In a telephone interview from his mountainside home, Steve O'Meara recalled the awe of witnessing an earlier eruption on Kilauea in September 18, 1982. "There was a precursor eruption at the summit. That was the first eruption I was ever able to see. There was a curtain of fire with fountains 60 to 200 feet [18 to 61 meters] high just pumping away."

Kilauea may be the world's most active volcano. During the past century, it erupted more than 40 times. The volcano's current outburst, 20 years old and counting, shows no signs of abating.

Kilauea's present eruption began on January 3, 1983 in the rain forests of the mountain's east rift zone. The mountain split into a four-mile-long (1.2-meter-long) fissure that issued a towering wall of molten lava. Around the fissures main vent, cinder and lava massed into a 1,000-foot-high (305-meter-high) cone.

"Watching something grow over the years from a crack in the ground into a towering landmark was really phenomenal," Steve O'Meara said.

A Hot Romance

Steve O'Meara first met his wife Donna in Boston in 1986. The couple spent their second date hovering in a helicopter over Kilauea's lake of molten lava named Kupaianaha (a Hawaiian phrase that means "the mysterious one"). One year later, the pair landed in a helicopter next to a lava flow and were married.
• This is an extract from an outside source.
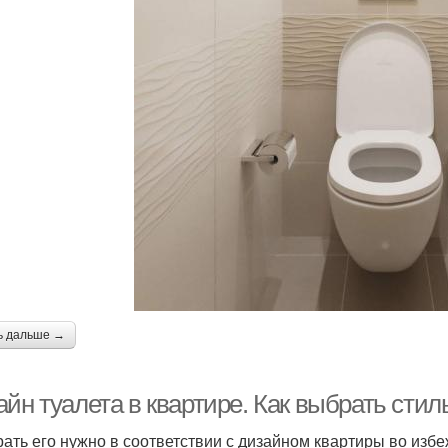
ь дальше →
йн туалета в квартире. Как выбрать стил
ать его нужно в соответствии с дизайном квартиры во изб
In subsequent years, Kupaianaha overflowed, sending lava down the mountainside and through underground channels en route to the ocean. The lava flows destroyed 100 homes and buried the village of Kalapana. The destruction finally ended when the Kupaianaha lava lake dried up in 1992.

The O'Mearas were frequent visitors to Kilauea during this time, but said they soon wondered why they were merely guests. "We returned several times a year until we finally said, 'Let's just move to Kilauea,'" Steve O'Meara recalled. "So we've now been living on the Volcano for 10 years. It's more than just a scientific relationship with Kilauea."

Kilauea is perhaps the only volcano in the world with a drive-in caldera. The main depression of the volcanic crater measures over three kilometers by five kilometers (1.9 miles by 3.1 miles) in breadth and ranges up to 165 meters (541 feet) deep. It is a popular attraction with visitors to Hawaii Volcanoes National Park.

Away from the caldera, a flow of highly fluid lava issuing from a new vent formed on May 12, 2002, has offered visitors to the park an unusually close look at ongoing volcanic activity.